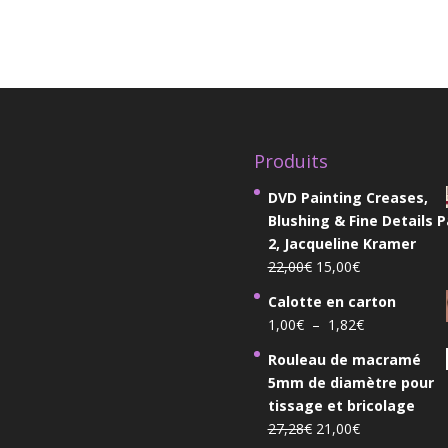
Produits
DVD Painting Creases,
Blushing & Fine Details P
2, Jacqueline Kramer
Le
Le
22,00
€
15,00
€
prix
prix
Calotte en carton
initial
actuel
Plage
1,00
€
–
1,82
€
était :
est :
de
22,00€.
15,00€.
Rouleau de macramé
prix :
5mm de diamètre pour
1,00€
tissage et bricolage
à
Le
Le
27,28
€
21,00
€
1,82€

▬▬▬

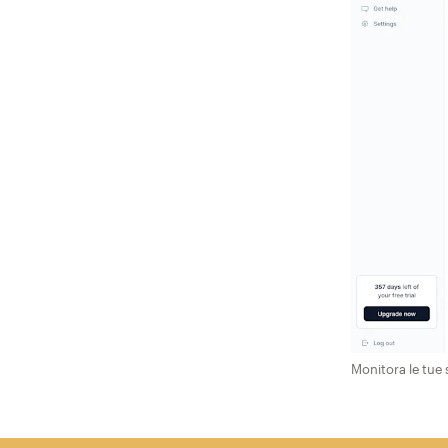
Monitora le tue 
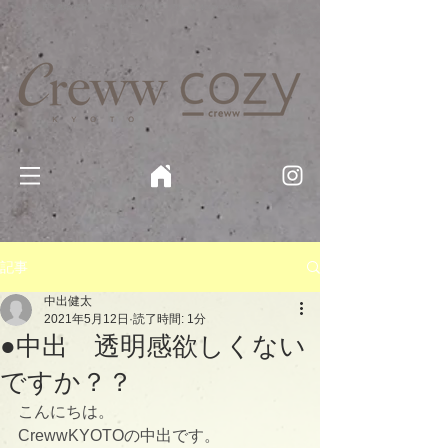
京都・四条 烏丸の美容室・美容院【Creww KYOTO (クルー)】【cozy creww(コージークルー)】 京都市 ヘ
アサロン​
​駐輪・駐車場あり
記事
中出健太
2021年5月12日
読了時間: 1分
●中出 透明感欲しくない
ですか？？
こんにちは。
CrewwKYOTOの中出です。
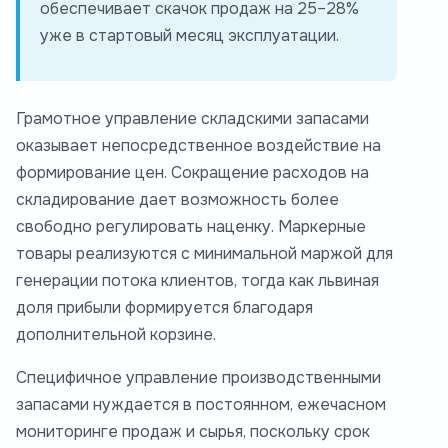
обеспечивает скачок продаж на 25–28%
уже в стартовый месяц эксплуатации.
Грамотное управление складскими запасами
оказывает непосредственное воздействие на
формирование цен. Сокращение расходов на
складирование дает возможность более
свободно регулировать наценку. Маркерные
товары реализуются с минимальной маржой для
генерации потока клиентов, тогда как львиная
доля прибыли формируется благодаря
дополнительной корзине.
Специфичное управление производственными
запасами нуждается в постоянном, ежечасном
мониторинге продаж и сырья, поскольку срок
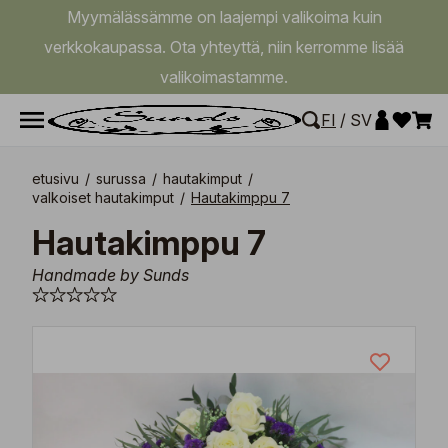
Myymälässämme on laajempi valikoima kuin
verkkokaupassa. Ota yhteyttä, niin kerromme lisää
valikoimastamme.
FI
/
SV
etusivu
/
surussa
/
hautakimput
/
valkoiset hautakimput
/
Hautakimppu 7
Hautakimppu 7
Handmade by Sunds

▬▬▬

_What is required:_ Whenever the string "продаж" turns up in a line above, copy that line out.

_Solution:_
обеспечивает скачок продаж на 25–28%
мониторинге продаж и сырья, поскольку срок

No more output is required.